Но если это нечто большее? Если для Брежнева эта девушка — не просто любовница, а соратник, верный товарищ, часть его планов? Тогда любая попытка их рассорить может вызвать обратную реакцию. Он, с его хваткой и связями, не простит такого вмешательства. И тогда из потенциального могущественного покровителя он превратится в смертельно опасного врага.
Нет, действовать наобум нельзя. Нужно собрать сведения. Аккуратно, через старых знакомых из Каменского, через партийную ячейку в МВТУ. Узнать все об этой Лиде. Кто она такая? Чем дышит? Насколько она близка к Брежневу? Насколько сильна их связь?
Нужно было провести разведку. И только потом, имея на руках все карты, решать, стоит ли начинать эту рискованную игру.
Осень 1929 года принесла с собой не только дожди и слякоть, но и очередной тяжелый кризис хлебозаготовок. Слово «хлеб» звучало на каждом совещании, в каждой докладной записке, в каждом телефонном разговоре…
Сегодня у нас вновь — очередное расширенное совещание в Орграспредотделе, посвященное хлебозаготовкам. В большом зале, прокуренном до синевы, собрались инструкторы, заведующие секторами, представители Наркомторга и Наркомата путей сообщения. Один из ответственных работников с бесстрастным лицом зачитывал с трибуны цифры, от которых веяло холодом.
— … по состоянию на первое октября, — монотонно бубнил он, — план по хлебозаготовкам в Северо-Кавказском крае выполнен на семьдесят восемь процентов. В Поволжье — на шестьдесят девять. Применяются чрезвычайные меры по изъятию излишков у кулацких и зажиточных хозяйств…
Он говорил о тоннах, о процентах, о логистике. Сколько вагонов подано, как организовано хранение на элеваторах, какие меры приняты против хищений и саботажа. А затем перешел к главному — к экспорту.
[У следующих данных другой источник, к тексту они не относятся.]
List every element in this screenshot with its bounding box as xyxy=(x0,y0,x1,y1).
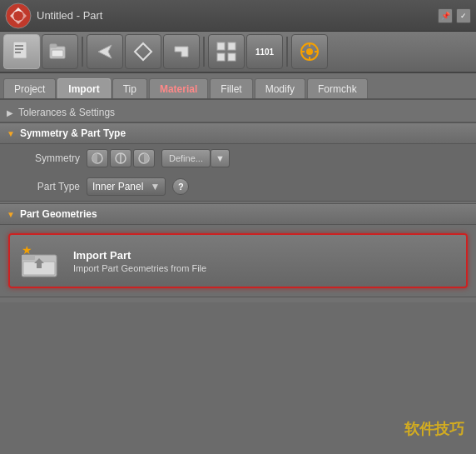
toolbar-shape-button[interactable] xyxy=(163,34,200,69)
symmetry-section-title[interactable]: ▼ Symmetry & Part Type xyxy=(0,123,476,144)
symmetry-btn-1[interactable] xyxy=(87,149,108,167)
toolbar-badge-label: 1101 xyxy=(255,47,274,57)
import-card-icon: ★ xyxy=(22,243,62,278)
toolbar-arrow-button[interactable] xyxy=(87,34,123,69)
window-controls[interactable]: 📌 ✓ xyxy=(438,8,471,23)
svg-rect-7 xyxy=(15,48,23,50)
tab-project[interactable]: Project xyxy=(3,78,56,98)
svg-point-19 xyxy=(306,48,313,55)
svg-rect-6 xyxy=(15,45,23,47)
svg-rect-14 xyxy=(217,42,225,50)
help-button[interactable]: ? xyxy=(172,178,189,195)
toolbar-new-button[interactable] xyxy=(3,34,40,69)
dropdown-arrow-icon: ▼ xyxy=(150,181,160,192)
tolerances-arrow: ▶ xyxy=(7,108,13,117)
tab-import[interactable]: Import xyxy=(57,78,110,98)
svg-rect-8 xyxy=(15,52,21,53)
toolbar-grid-button[interactable] xyxy=(208,34,245,69)
geometries-section: ▼ Part Geometries ★ xyxy=(0,203,476,297)
content-area: ▶ Tolerances & Settings ▼ Symmetry & Par… xyxy=(0,100,476,302)
toolbar-sep-3 xyxy=(286,37,288,67)
tab-fillet[interactable]: Fillet xyxy=(210,78,252,98)
app-logo xyxy=(5,2,32,29)
symmetry-section: ▼ Symmetry & Part Type Symmetry xyxy=(0,122,476,202)
symmetry-arrow: ▼ xyxy=(7,129,15,138)
part-type-select[interactable]: Inner Panel ▼ xyxy=(87,177,166,196)
define-button[interactable]: Define... xyxy=(161,149,211,167)
import-card-subtitle: Import Part Geometries from File xyxy=(73,263,206,273)
main-toolbar: 1101 xyxy=(0,32,476,73)
svg-rect-29 xyxy=(22,255,35,260)
tolerances-section[interactable]: ▶ Tolerances & Settings xyxy=(0,103,476,122)
geometries-content: ★ Import Part Import Part Geometries fro… xyxy=(0,225,476,297)
svg-rect-11 xyxy=(52,50,63,57)
svg-rect-15 xyxy=(228,42,236,50)
check-button[interactable]: ✓ xyxy=(456,8,471,23)
part-type-row: Part Type Inner Panel ▼ ? xyxy=(0,172,476,201)
window-title: Untitled - Part xyxy=(37,9,438,22)
svg-rect-10 xyxy=(50,44,57,47)
geometries-section-title[interactable]: ▼ Part Geometries xyxy=(0,204,476,225)
geometries-arrow: ▼ xyxy=(7,210,15,219)
toolbar-sep-2 xyxy=(203,37,205,67)
svg-marker-13 xyxy=(135,43,151,60)
svg-rect-17 xyxy=(228,53,236,61)
part-type-label: Part Type xyxy=(13,181,80,192)
title-bar: Untitled - Part 📌 ✓ xyxy=(0,0,476,32)
symmetry-label: Symmetry xyxy=(13,152,80,164)
toolbar-sep-1 xyxy=(82,37,83,67)
toolbar-open-button[interactable] xyxy=(42,34,78,69)
symmetry-btn-2[interactable] xyxy=(110,149,131,167)
tab-formchk[interactable]: Formchk xyxy=(307,78,368,98)
tab-tip[interactable]: Tip xyxy=(112,78,147,98)
import-card-title: Import Part xyxy=(73,249,206,262)
symmetry-section-label: Symmetry & Part Type xyxy=(20,127,126,139)
tab-material[interactable]: Material xyxy=(149,78,208,98)
geometries-section-label: Part Geometries xyxy=(20,208,97,220)
tab-bar: Project Import Tip Material Fillet Modif… xyxy=(0,73,476,100)
define-dropdown-button[interactable]: ▼ xyxy=(211,149,230,167)
tab-modify[interactable]: Modify xyxy=(255,78,305,98)
pin-button[interactable]: 📌 xyxy=(438,8,453,23)
svg-rect-16 xyxy=(217,53,225,61)
toolbar-settings-button[interactable] xyxy=(291,34,328,69)
part-type-dropdown[interactable]: Inner Panel ▼ xyxy=(87,177,166,196)
import-card-text: Import Part Import Part Geometries from … xyxy=(73,249,206,273)
symmetry-row: Symmetry xyxy=(0,144,476,172)
symmetry-buttons xyxy=(87,149,155,167)
svg-point-0 xyxy=(6,3,31,28)
import-part-card[interactable]: ★ Import Part Import Part Geometries fro… xyxy=(8,233,468,288)
svg-marker-12 xyxy=(98,45,112,58)
toolbar-diamond-button[interactable] xyxy=(125,34,161,69)
toolbar-badge-button[interactable]: 1101 xyxy=(246,34,283,69)
watermark: 软件技巧 xyxy=(404,419,464,439)
tolerances-label: Tolerances & Settings xyxy=(18,107,115,118)
define-control: Define... ▼ xyxy=(161,149,230,167)
symmetry-btn-3[interactable] xyxy=(133,149,155,167)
— … законтрактовано на поставку в Германию, Англию и Соединенные Штаты Америки два миллиона тонн зерна. Цена, в связи с хорошим урожаем в Канаде и Аргентине, остается на невысоком уровне, в среднем…
Я слушал его, судорожно вспоминая события далекого прошлого/недалекого будущего: где-то осенью, кажется — в конце октября, произойдет грандиозный обвал на Нью-Йоркской фондовой бирже и мир погрузится в пучину Великой депрессии. До этого дня оставалось меньше месяца.
Я смотрел на эти уверенные, серьезные лица вокруг и понимал, что нахожусь в сумасшедшем доме. Они сейчас продавали хлеб, выжимая последние соки из деревни, чтобы получить валюту на закупку американских и немецких станков. А через месяц эти станки, эти заводы можно будет купить за бесценок, за десятую, а что-то, может быть, и сотую часть их реальной стоимости. Американские промышленники, доведенные до отчаяния крахом банков и отсутствием кредитов, готовы будут продавать целые заводы просто за то, чтобы расплатиться с долгами.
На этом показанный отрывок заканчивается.